Mersin Ak Parti Teşkilatı Mersin’de bu güne kadar ki en büyük seçim
yenilgisini yaşadı. Yerel seçimin hemen arkasından İl Başkanı’nın
istifası beklenirken 56 gün direndikten sonra istifa etti ve de istifadan
17 gün, seçimden 73 gün sonra, çoğunluk partililerin artık konudan
soğuduğu, partiden uzaklaştığı ve sevinme yada kızgınlık duyguları ile
heyecanın kaybedildiği bir anda yeni İl Başkanı görevine başladı.
Kendisini gerçekten çok zor bir görev bekliyor.
Yerel seçimlerde adeta Büyükşehri ve 13 ilçeyi kaybederek Türkiye
genelinde bir rekora imza atmak isteyen Mersin İl Teşkilatı burada
Aydıncık pürüzü ile karşılaştı. Tabii Aydıncık’ın hesap dışı nasıl
kazanıldığı ve kimin bunda rol oynadığı ayrı bir konu, bunu başka bir
yazıda anlatırım.
İl Yönetimi hem seçimi kaybetmiş hem de iki ay istifa etmeyerek
partiyi yıpratmış ve kopmalara yol açmıştır.
Kolayca kazanılacak bir seçimin neden kaybedildiği ve kaybetmek
için neler yapıldığı ve kimlerin bunun sorumlusu olduğu konusunda,
aslında hataların bilinmesiyle bu güne ve partinin geleceğine olumlu
etki ederek ışık tutabilecek 6 bölümlük bir yazı dizisi hazırlamıştım.
1. Bölümünü yayınladıktan sonra devamını yazmamam için gelen
ricaları kıramayarak yayınlamadım.
Burada en başta ana nokta olarak daha seçim çalışmaları başlamadan
İl Başkanı’nın çalışmak isteyen birçok kişiyi devre dışı bırakmasını,
yine seçim esnasında seçimin kazanılmasına etki edebilecek kişileri
uzaklaştırmaya çalışması ve de seçim sürecinde eski Başkan,
yönetici ve Milletvekili aday adaylarının bir araya getirilmek isteğini
engellemesi en önemli etkendir.
Seçim öncesinde İl Başkanı yeterli muhalefeti gösterememiş, aylarca
Belediyeyi eleştirmede 3 konu dışına çıkamamış ve kimse tarafından
da önemsenmemiştir.
İl Genel Meclisinde ise koalisyon yaptırmayarak, muhalefette kalıp
yapılamayanları eleştirme stratejisi yürütmüştür.

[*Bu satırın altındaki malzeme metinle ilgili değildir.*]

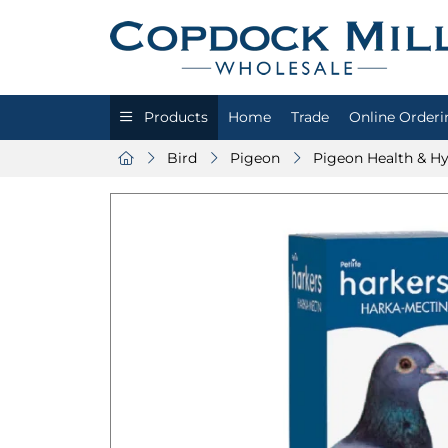
Products
Home
Trade
Online Orderi
Bird
Pigeon
Pigeon Health & H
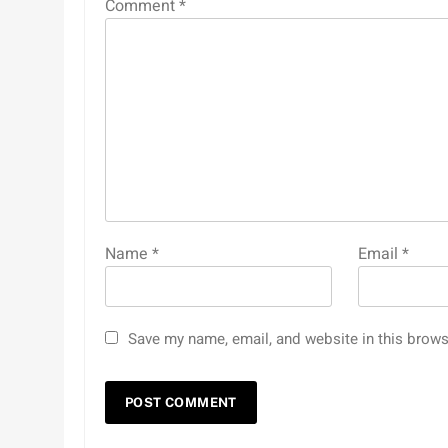
Comment
*
Name
*
Email
*
Save my name, email, and website in this brows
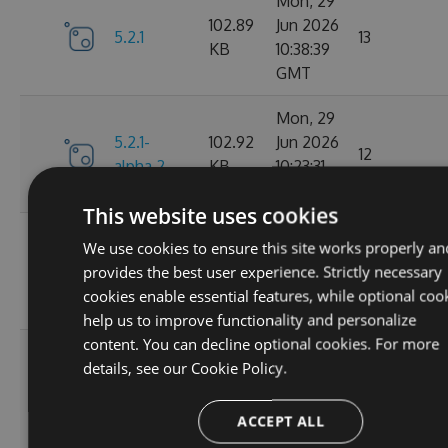
Mon, 29
102.89
Jun 2026
5.2.1
13
KB
10:38:39
GMT
Mon, 29
5.2.1-
102.92
Jun 2026
12
alpha.2
KB
10:23:31
GMT
This website uses cookies
Mon, 29
We use cookies to ensure this site works properly an
5.2.1-
102.93
Jun 2026
16
provides the best user experience. Strictly necessary
alpha.1
KB
08:35:24
cookies enable essential features, while optional coo
GMT
help us to improve functionality and personalize
content. You can decline optional cookies. For more
Wed, 25
details, see our
Cookie Policy.
Feb
102.87
5.2.0
2026
64
KB
ACCEPT ALL
15:29:08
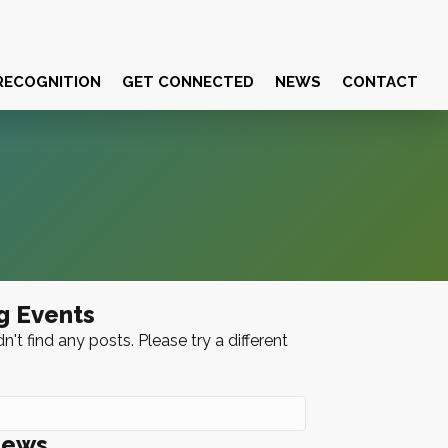
RECOGNITION
GET CONNECTED
NEWS
CONTACT
g Events
n't find any posts. Please try a different
News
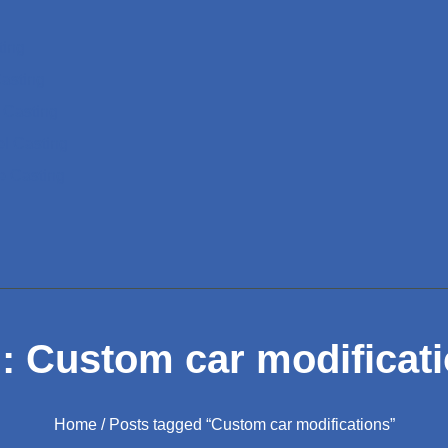
ting
Casting
 Casting
el Casting
e Casting
: Custom car modificat
Home
/ Posts tagged “Custom car modifications”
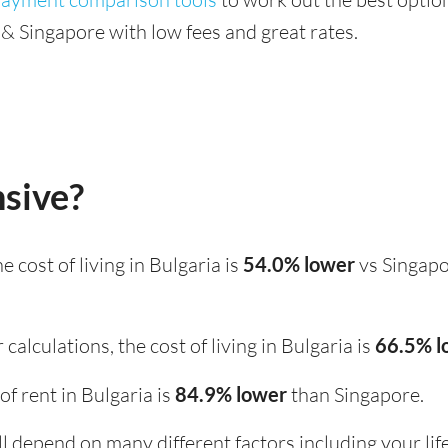
& Singapore with low fees and great rates.
nsive?
the cost of living in Bulgaria is
54.0% lower
vs Singapo
calculations, the cost of living in Bulgaria is
66.5% 
 of rent in Bulgaria is
84.9% lower
than Singapore.
ill depend on many different factors including your li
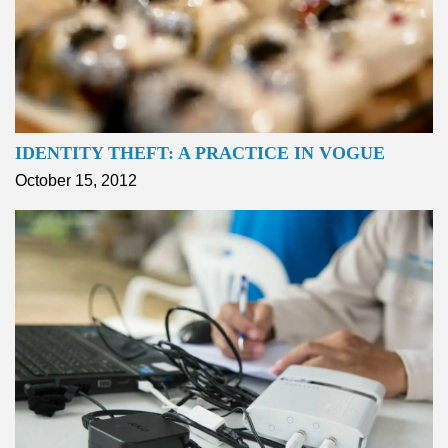
IDENTITY THEFT: A PRACTICE IN VOGUE
October 15, 2012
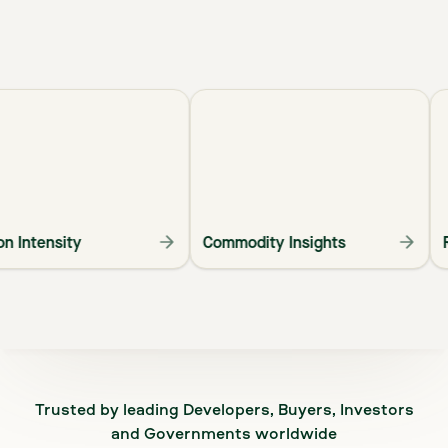
arbon Intensity
Commodity Insights
Trusted by leading Developers, Buyers, Investors
and Governments worldwide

Böylece Mersin’e yapılanları ve özellikle de Akdeniz Oyunları
Tesislerini dahi Mersinlilere tanıtamayan bir yönetimle “Ak Parti
Hükümeti ve Başbakan Mersin’e yatırım yapmak istemiyor, Mersin’i
gözden çıkardı” algısının kentte yerleşmesine sebep olmuştur.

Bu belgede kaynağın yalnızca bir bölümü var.